Projecting Ends of Culvert Design

A projecting end is a treatment where the culvert is allowed to protrude out of the embankment (see Figure 3-4). The primary advantage of this type of end treatment is that it is the simplest and most economical of all treatments. Projecting ends also provide excellent strength characteristics because the pipe consists of a complete ring structure out to the culvert end.
Projecting ends have several disadvantages. For metal, the thin wall thickness does not provide flow transition into or out of the culvert, significantly increasing head losses (the opposite is true for concrete; the thicker wall provides a more efficient transition). From an aesthetic standpoint, projecting ends may not be desirable in areas exposed to public view. They should be used only when the culvert is located in the bottom of a ravine or in rural areas.
Modern safety considerations require that no projecting ends be allowed in the designated clear zone. (See WSDOT’s Design Manual for details on the clear zone and for methods that allow a projecting end to be used close to the traveled roadway.)

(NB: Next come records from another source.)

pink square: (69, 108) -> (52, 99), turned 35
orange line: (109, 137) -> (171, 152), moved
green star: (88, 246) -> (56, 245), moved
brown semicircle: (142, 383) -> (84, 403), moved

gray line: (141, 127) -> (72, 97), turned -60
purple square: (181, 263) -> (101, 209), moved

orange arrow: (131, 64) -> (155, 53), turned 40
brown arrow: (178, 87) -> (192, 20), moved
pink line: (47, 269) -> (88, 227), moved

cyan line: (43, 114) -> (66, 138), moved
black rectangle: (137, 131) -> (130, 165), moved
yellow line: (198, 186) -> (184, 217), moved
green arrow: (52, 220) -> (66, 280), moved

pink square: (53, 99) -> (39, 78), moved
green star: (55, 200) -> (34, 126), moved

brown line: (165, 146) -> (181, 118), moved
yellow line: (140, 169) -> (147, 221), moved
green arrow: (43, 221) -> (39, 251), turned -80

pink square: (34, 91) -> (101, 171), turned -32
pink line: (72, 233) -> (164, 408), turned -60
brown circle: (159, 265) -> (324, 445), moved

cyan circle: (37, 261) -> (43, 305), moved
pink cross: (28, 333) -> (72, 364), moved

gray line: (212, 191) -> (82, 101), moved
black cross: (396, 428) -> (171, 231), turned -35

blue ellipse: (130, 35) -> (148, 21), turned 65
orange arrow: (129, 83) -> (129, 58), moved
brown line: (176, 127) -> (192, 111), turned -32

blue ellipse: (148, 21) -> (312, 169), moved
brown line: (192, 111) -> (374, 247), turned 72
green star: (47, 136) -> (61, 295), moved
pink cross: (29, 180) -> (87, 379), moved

Metal culverts exceeding 6 feet in diameter but less than 10 feet in diameter, and all thermoplastic culverts, must be installed with a beveled end and a concrete headwall or slope collar as described in Sections 3-4.2 and 3-4.4. Concrete pipe will not experience buoyancy problems and can be projected in any diameter. However, because concrete pipe is fabricated in relatively short 6- to 12-foot sections, the sections are susceptible to erosion and corresponding separation at the first joint from the end.